Voilà la force de la beauté : elle nous rappelle que nous pouvons habiter le monde.

Quand la beauté nous sauve. / C. Pépin

Ca compte, ça compte bordel, ça compte plus que de déclarer tout les 3 mois sa thune à la caf, je trépigne pas d’impatience de descendre ouvrir ma boite aux lettres par contre j’étais sur mon balcon tout les jours à regarder le parc en bas de mon immeuble et la colline en face pour savoir si les végétaux commençaient à se parer de teintes vertes, si les fleurs et les bourgeons sortaient petit à petit. Ca compte, parce que c’est vivant. Parce que ça nous relie directement à nous-même, nous qui sommes organiques, solaires et lunaires. Nous qui avons 5 sens pour appréhender tout du monde qui nous entoure, êtres sensoriels, faits pour explorer, expérimenter, goûter, toucher, imaginer, s’émerveiller… Alors je dois dire que se rendre compte les mois défilants que je commence à perdre cet émerveillement c’est probablement encore plus douloureux que tout ce qu’il se passe.
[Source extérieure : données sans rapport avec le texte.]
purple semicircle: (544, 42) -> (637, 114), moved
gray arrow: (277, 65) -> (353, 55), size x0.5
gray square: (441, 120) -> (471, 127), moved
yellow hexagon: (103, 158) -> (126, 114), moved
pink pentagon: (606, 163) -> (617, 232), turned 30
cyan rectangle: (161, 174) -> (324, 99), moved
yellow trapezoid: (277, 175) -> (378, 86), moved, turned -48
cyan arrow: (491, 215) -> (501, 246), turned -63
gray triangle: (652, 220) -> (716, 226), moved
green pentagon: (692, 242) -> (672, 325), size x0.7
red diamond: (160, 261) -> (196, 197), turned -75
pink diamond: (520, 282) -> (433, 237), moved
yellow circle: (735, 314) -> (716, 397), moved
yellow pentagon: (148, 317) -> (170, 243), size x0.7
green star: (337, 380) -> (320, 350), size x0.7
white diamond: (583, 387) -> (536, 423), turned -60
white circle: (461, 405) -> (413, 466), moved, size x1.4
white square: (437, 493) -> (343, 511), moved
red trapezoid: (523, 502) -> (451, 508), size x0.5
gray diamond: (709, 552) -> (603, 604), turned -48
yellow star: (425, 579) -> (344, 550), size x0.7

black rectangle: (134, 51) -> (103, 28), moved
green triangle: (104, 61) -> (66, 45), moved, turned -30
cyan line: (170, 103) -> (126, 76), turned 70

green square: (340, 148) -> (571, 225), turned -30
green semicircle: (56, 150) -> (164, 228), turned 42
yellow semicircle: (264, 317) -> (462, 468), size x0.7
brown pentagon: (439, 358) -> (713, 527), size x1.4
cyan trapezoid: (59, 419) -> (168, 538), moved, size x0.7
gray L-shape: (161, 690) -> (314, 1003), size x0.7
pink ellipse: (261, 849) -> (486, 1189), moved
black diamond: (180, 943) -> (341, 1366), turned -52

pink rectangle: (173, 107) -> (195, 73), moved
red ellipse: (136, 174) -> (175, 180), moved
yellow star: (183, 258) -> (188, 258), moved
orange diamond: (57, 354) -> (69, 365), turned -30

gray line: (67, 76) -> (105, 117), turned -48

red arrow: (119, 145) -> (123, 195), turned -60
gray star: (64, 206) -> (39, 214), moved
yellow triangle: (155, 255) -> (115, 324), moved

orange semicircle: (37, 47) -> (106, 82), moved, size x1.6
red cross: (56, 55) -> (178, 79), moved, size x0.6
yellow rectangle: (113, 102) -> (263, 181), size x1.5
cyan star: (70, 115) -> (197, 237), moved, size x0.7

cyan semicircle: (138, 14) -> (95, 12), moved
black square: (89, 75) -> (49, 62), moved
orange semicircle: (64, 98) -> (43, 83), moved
Et je crois que, de manière un peu enfantine, j’en veux à tout et tout le monde, j’en veux aux autres de s’être faits avoir aussi, j’en veux à ceux qui s’en foutent royalement, j’en veux à cette « société de merde », je m’en veux aussi d’être tombée dans le piège de l’apathie, de l’angoisse du lendemain qui ne sera pas plus glorieux que ceux des 14 derniers mois, de mes yeux qui se ferment ou qui ne savent plus vraiment regarder parce que plus l’énergie et puis à quoi bon de toute façon…
Notre quotidien n’a pas vraiment la réputation d’être poétique. La capacité de s’émerveiller c’est que pendant les fêtes, pendant les feux d’artifice, c’est quasiment montré qu’à travers le regard des enfants, et nous dans tout ça ? T’es adulte, faut baisser la tête, taffer et rebelotte, pas le temps de niaiser. Ou alors il faut que ce soit loin du quotidien, dans un ailleurs bien exotique, pendant des vacances – courtes – que t’aura réussi à dégager, c’est pas chez toi c’est donc forcément plus beau, ce n’est pas le quotidien que tu subis c’est donc digne d’intérêt.
Pourtant nous l’inventons tous les jours, il a cette capacité d’enchantement permanent, de pouvoir être reconsidéré plusieurs fois, d’être modulable, il est pour à tout le monde et en même temps propre à chacun. On nous le présente comme quelque chose qui nous écrase, dont on aimerait s’échapper constamment. Diabolisé à outrance, mais aussi déresponsabilisé. Ce truc là, le quotidien, ce machin informe qui emmerde tout le monde, mais que personne n’a curieusement envie de prendre à bras le corps et retravailler pour qu’il corresponde à ce dont on a envie et non l’inverse. On se réveille un matin et on se dit merde, je n’ai plus goût à rien, je veux garder mes yeux fermés, je ne veux plus écouter personne, je veux simplement bouffer des chips et qu’on m’oublie.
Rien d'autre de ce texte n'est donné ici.